Data Fitting with Least Squares minimization & Error Estimation

1. Introduction

A very important tool of research in the physical sciences is least-squares fitting of data, in order to estimate physical parameters of a model.

For example, in the current assignment you are asked to estimate parameters (lifetime) associated with radioactive isotopes.

There are a huge variety of applications of parameter fitting, but the general sequence of steps is the same:

1. Measure and record your data and estimates of the standard errors on each measurement. The measurements are associated with a physical system or process for which you have an analytic model (e.g., an equation to predict its behavior). This could be, for example:
2. Determine if you have enough data to constrain your set of parameters in your model. If you have N parameters, you need at least N+1 statistically independent measurements (data points) of the physical system to constrain your parameters adequately to fit them.

3. Apply a variational fitting technique which changes the parameters while determining some measure of the goodness of the model (when evaluated with these parameters values) compared to the data. Find the best set of parameters that describe your data via the analytic function (which represents your theory of the process).

4. Determine the standard  errors on your estimation of the parameters, and see if the data seems to fit the model, within the errors.

2. Unstable particle decay (review)

The spontaneous decay of unstable particles is governed by the Weak Interaction or Weak force. This force can even lead to decay (think of the force as "prying" a composite particle apart) of single subatomic particles in addition to radioactive isotopes as we have studied earlier. We will look at the decay of several particles that are subject to these instabilities: the muon (or mu-lepton) and the pion (or pi-meson) .

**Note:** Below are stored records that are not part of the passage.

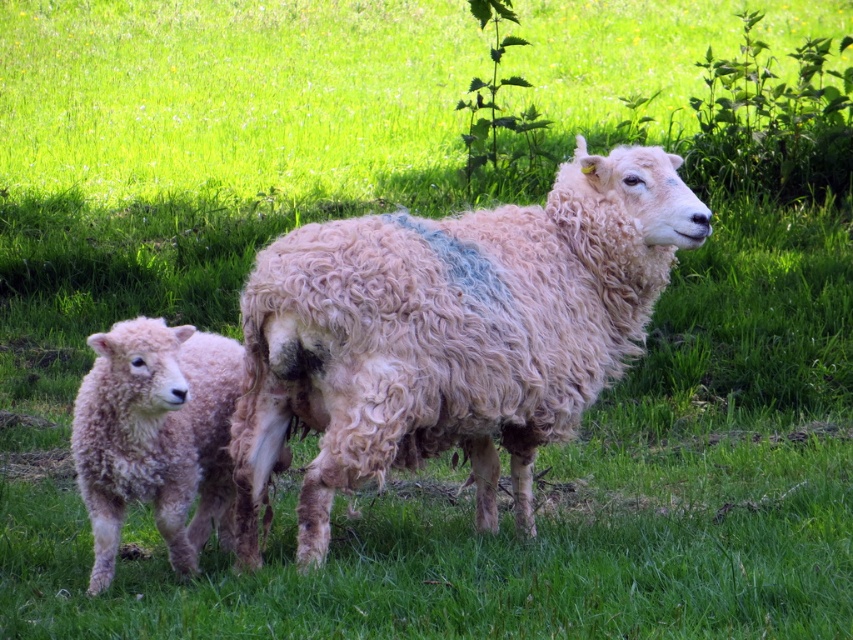 From the picture: You are a photographer trying to capture both the curly woolen sheep at center and the fuzzy woolen lamb at left in a single shot. Based on their positions, which animal is closer to the camera?

The fuzzy woolen lamb at left is closer to the camera because the curly woolen sheep at center is positioned over it, indicating it is farther away.

You are standing in the field and want to place a small treat for the sheep. If you drop the treat exactly halfway between point (338, 307) and point (115, 544), will the treat land closer to the adult sheep or the lamb?

The treat will land closer to the lamb because point (338, 307) is closer to the camera than point (115, 544), meaning the lamb is nearer to you. The halfway point between them would still be closer to the lamb since it starts nearer.

You are standing in the field and want to take a photo of the curly woolen sheep at center. If your camera has a maximum focus range of 3 meters, will you be able to capture it clearly?

The curly woolen sheep at center is 3.68 meters away from camera, which exceeds the camera maximum focus range of 3 meters. So you cannot capture it clearly.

The muon is a heavier partner of the electron. It is very commonly produced in cosmic ray interactions, and is the main reason that a Geiger counter will "tick" at random even when there is no other radiation present. Muons rain down on us from above at an intensity of about 1 per square centimeter per minute. The muon at rest has an average lifetime of 2.2 microseconds and a mass of 105 times the electron mass, but when it is produced, it usually has very relativistic energies, several tens of billions of electron-volts [eV] on average. This gives it a much longer lifetime in flight than it has at rest, because of the time dilation due to special relativistic effects.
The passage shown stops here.